THE Duke and Duchess of Cambridge’s Kensington Palace apartment is undergoing a million-pound refurbishment to create a home for the couple and their baby.
The work was outlined in the royal public finances annual report published yesterday, which revealed the monarchy cost the taxpayer more than £33 million during the Diamond Jubilee year – a rise of just under £1m.
The Queen’s official expenditure increased by £900,000 from £32.4m during the 2011-12 financial year to £33.3m in 2012-13.
Members of the Royal Family travelled the globe to celebrate the Queen’s Diamond Jubilee but travel costs for air and rail fell by £500,000 to £4.5m.
A royal aide said: “There was a hell of a lot more travel going on last year and it was done at a lot lower cost because the style in which people were travelling was better value for money.”
William and Kate’s Kensington Palace apartment was the home of Princess Margaret and Lord Snowdon. Margaret remained there after their divorce and until her death in 2002.

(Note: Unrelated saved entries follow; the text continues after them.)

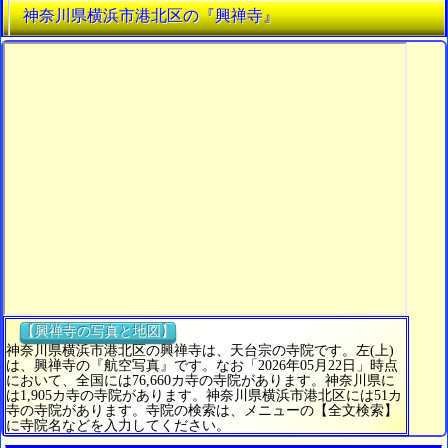
神奈川県横浜市港北区の『興禅寺』
【興禅寺の写真と地図】
神奈川県横浜市港北区の興禅寺は、天台宗の寺院です。左(上)
は、興禅寺の『航空写真』です。なお「2026年05月22日」時点
において、全国には76,660カ寺の寺院があります。神奈川県に
は1,905カ寺の寺院があります。神奈川県横浜市港北区には51カ
寺の寺院があります。寺院の検索は、メニューの【全文検索】
に寺院名などを入力してください。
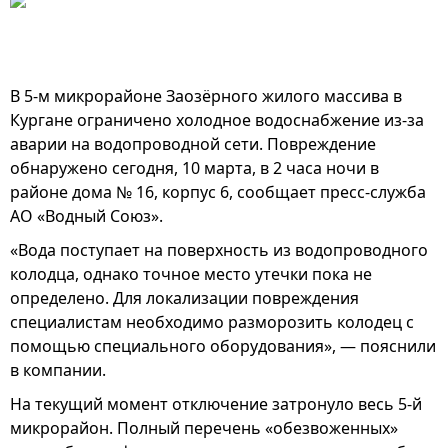
В 5-м микрорайоне Заозёрного жилого массива в
Кургане ограничено холодное водоснабжение из-за
аварии на водопроводной сети. Повреждение
обнаружено сегодня, 10 марта, в 2 часа ночи в
районе дома № 16, корпус 6, сообщает пресс-служба
АО «Водный Союз».
«Вода поступает на поверхность из водопроводного
колодца, однако точное место утечки пока не
определено. Для локализации повреждения
специалистам необходимо разморозить колодец с
помощью специального оборудования», — пояснили
в компании.
На текущий момент отключение затронуло весь 5-й
микрорайон. Полный перечень «обезвоженных»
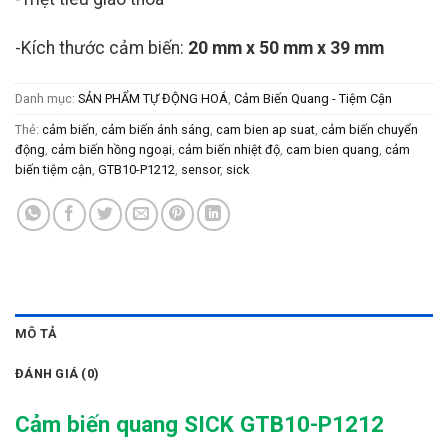
-Kích thước cảm biến:
20 mm x 50 mm x 39 mm
Danh mục:
SẢN PHẨM TỰ ĐỘNG HOÁ
,
Cảm Biến Quang - Tiệm Cận
Thẻ:
cảm biến
,
cảm biến ánh sáng
,
cam bien ap suat
,
cảm biến chuyển
động
,
cảm biến hồng ngoại
,
cảm biến nhiệt độ
,
cam bien quang
,
cảm
biến tiệm cận
,
GTB10-P1212
,
sensor
,
sick
MÔ TẢ
ĐÁNH GIÁ (0)
Cảm biến quang SICK GTB10-P1212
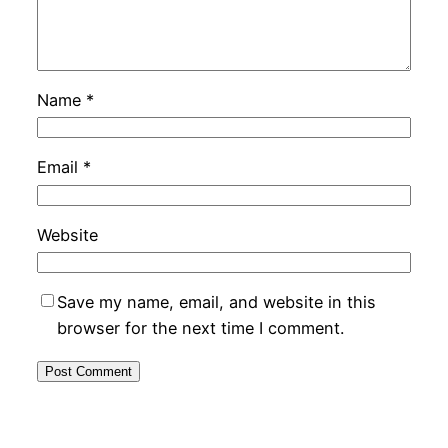
Name
*
Email
*
Website
Save my name, email, and website in this
browser for the next time I comment.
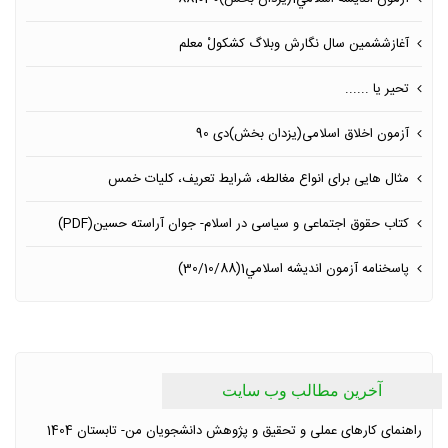
آغازششمین سال نگارش وبلاگ كشكولْ معلم
تحیر یا ......
آزمون اخلاق اسلامی(یزدان بخش)دی 90
مثال هایی برای انواع مغالطه، شرایط تعریف، کلیات خمس
کتاب حقوق اجتماعی و سياسى در اسلام- جوان آراسته حسين‏(PDF)
پاسخنامه آزمون انديشه اسلامي1(30/10/88)
آخرین مطالب وب سایت
راهنمای کارهای عملی و تحقیق و پژوهش دانشجویان من- تابستان 1404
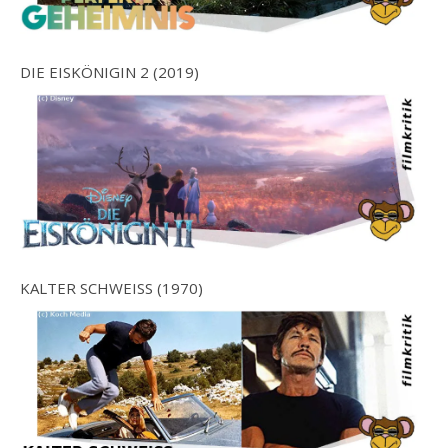
DIE EISKÖNIGIN 2 (2019)
KALTER SCHWEISS (1970)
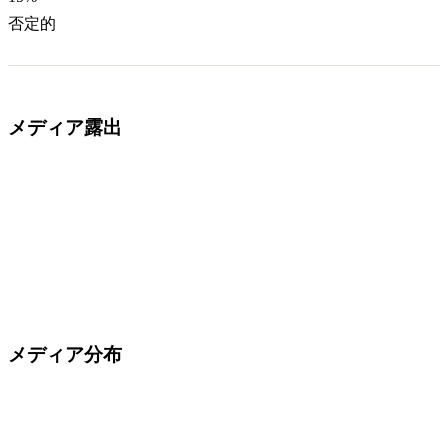
否定的
メディア露出
メディア分布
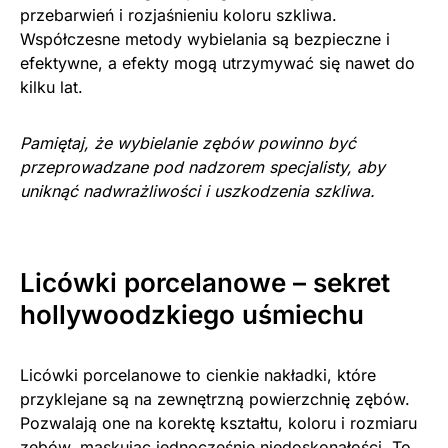
przebarwień i rozjaśnieniu koloru szkliwa.
Współczesne metody wybielania są bezpieczne i
efektywne, a efekty mogą utrzymywać się nawet do
kilku lat.
Pamiętaj, że wybielanie zębów powinno być
przeprowadzane pod nadzorem specjalisty, aby
uniknąć nadwrażliwości i uszkodzenia szkliwa.
Licówki porcelanowe – sekret
hollywoodzkiego uśmiechu
Licówki porcelanowe to cienkie nakładki, które
przyklejane są na zewnętrzną powierzchnię zębów.
Pozwalają one na korektę kształtu, koloru i rozmiaru
zębów, maskując jednocześnie niedoskonałości. To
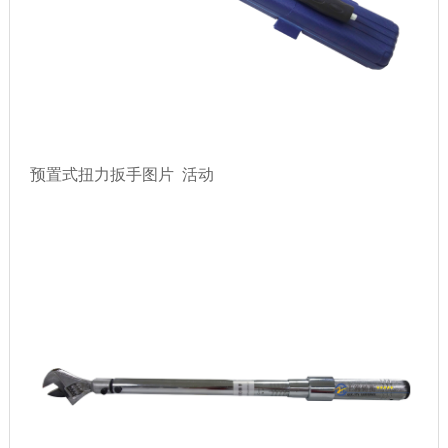
预置式扭力扳手图片 活动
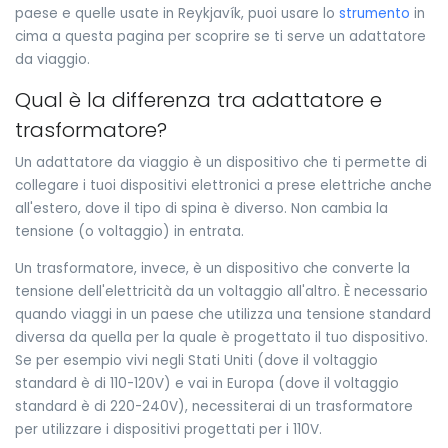
paese e quelle usate in Reykjavík, puoi usare lo
strumento
in
cima a questa pagina per scoprire se ti serve un adattatore
da viaggio.
Qual è la differenza tra adattatore e
trasformatore?
Un adattatore da viaggio è un dispositivo che ti permette di
collegare i tuoi dispositivi elettronici a prese elettriche anche
all'estero, dove il tipo di spina è diverso. Non cambia la
tensione (o voltaggio) in entrata.
Un trasformatore, invece, è un dispositivo che converte la
tensione dell'elettricità da un voltaggio all'altro. È necessario
quando viaggi in un paese che utilizza una tensione standard
diversa da quella per la quale è progettato il tuo dispositivo.
Se per esempio vivi negli Stati Uniti (dove il voltaggio
standard è di 110-120V) e vai in Europa (dove il voltaggio
standard è di 220-240V), necessiterai di un trasformatore
per utilizzare i dispositivi progettati per i 110V.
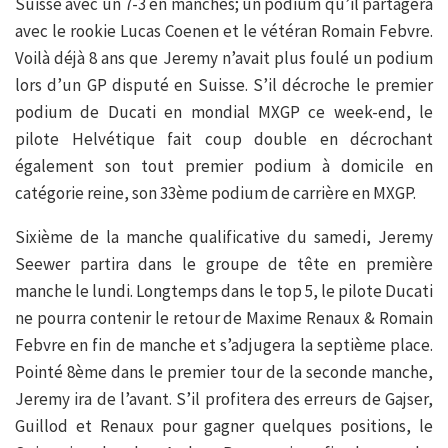
Suisse avec un 7-3 en manches; un podium qu’il partagera
avec le rookie Lucas Coenen et le vétéran Romain Febvre.
Voilà déjà 8 ans que Jeremy n’avait plus foulé un podium
lors d’un GP disputé en Suisse. S’il décroche le premier
podium de Ducati en mondial MXGP ce week-end, le
pilote Helvétique fait coup double en décrochant
également son tout premier podium à domicile en
catégorie reine, son 33ème podium de carrière en MXGP.
Sixième de la manche qualificative du samedi, Jeremy
Seewer partira dans le groupe de tête en première
manche le lundi. Longtemps dans le top 5, le pilote Ducati
ne pourra contenir le retour de Maxime Renaux & Romain
Febvre en fin de manche et s’adjugera la septième place.
Pointé 8ème dans le premier tour de la seconde manche,
Jeremy ira de l’avant. S’il profitera des erreurs de Gajser,
Guillod et Renaux pour gagner quelques positions, le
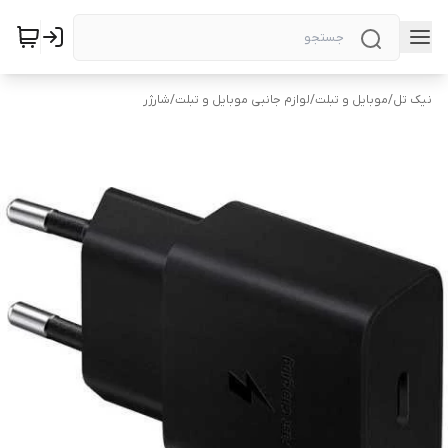
نیک تل
/
موبایل و تبلت
/
لوازم جانبی موبایل و تبلت
/
شارژر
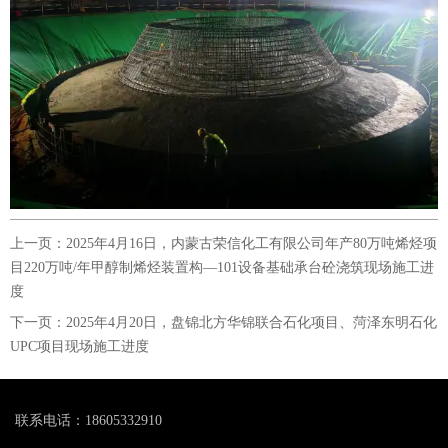
上一页：
2025年4月16日，内蒙古荣信化工有限公司年产80万吨烯烃项
目220万吨/年甲醇制烯烃装置构—101设备基础承台砼浇筑现场施工进
度
下一页：
2025年4月20日，盘锦北方华锦联合石化项目、菏泽东明石化
UPC项目现场施工进度
联系电话：18605332910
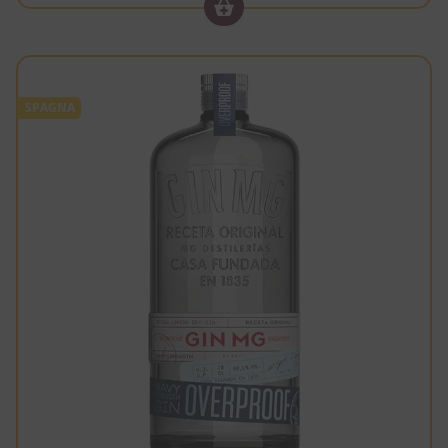
SPAGNA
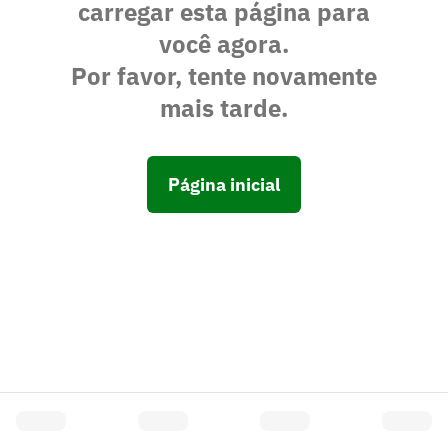
carregar esta página para
você agora.
Por favor, tente novamente
mais tarde.
Página inicial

The accounts revealed £600,000 has been spent on internal refurbishments, with much of the funds used to remove asbestos and a further £400,000 to repair the roof.
A spokesman for Kensington Palace said the work was needed whoever moved into the building. He said: “Large quantities of asbestos have had to be removed, as well as work on the heating and hot water systems and electrical wiring.
“The last major works in the apartment took place around the time that Princess Margaret and Lord Snowdon moved in, more than 50 years ago.
“The cost of interior decorating and furnishing, of course, falls to the Royal Family privately.”
William and Kate’s baby is due in mid-July and the couple are expected to move into the apartment when the refurbishment is completed in the autumn.
Under the Sovereign Grant, the Queen receives 15 per cent of the profits from the Crown Estate, an £8.1 billion property portfolio that ranges from Regent Street in London’s West End to Ascot Racecourse, which also published its annual report showing it made a profit of £252.6m during 2012-13.
Under the new funding formula, the Sovereign Grant could be set at £37.8m for 2014-15, an increase of almost £2m – or 5 per cent – on the previous financial year.
Graham Smith, chief executive of campaign group Republic, criticised the rise: “As everyone else is seeing cuts to services and jobs, it is unbelievable that our head of state will sit silently by as she is handed millions more in public money.
“We’ve had two years of royal celebrations that have cost the taxpayers millions. Surely it’s time the Queen gave something back.”
William and Kate’s Diamond Jubilee tour of south-east Asia and the South Pacific was the most expensive foreign tour, costing almost £370,000 when a reconnaissance trip by members of their household was included.
Sir Alan Reid, Keeper of the Privy Purse, said the Chancellor had driven a hard bargain in setting the first year of the Sovereign Grant – 2012-13 – at £31m.
A further £2.3m was drawn from reserves to bring the expenditure to £33.3m.
He added: “Since we agreed this two years ahead, it gave the Royal household the chance to save money in the early years, to be able to fund the level of activity that would be appropriate in the Diamond Jubilee year.”
Sir Alan said the Royal household had tried to generate more income and, where they could get value for money, by doing the same activities but for less.
He said: “The result has been that, over the last five years, we have actually reduced in absolute terms the amount of expenditure, covered by the Sovereign Grant, by £3 million down to the £33.3 million – that is a 24 per cent real-terms decrease over the five years.”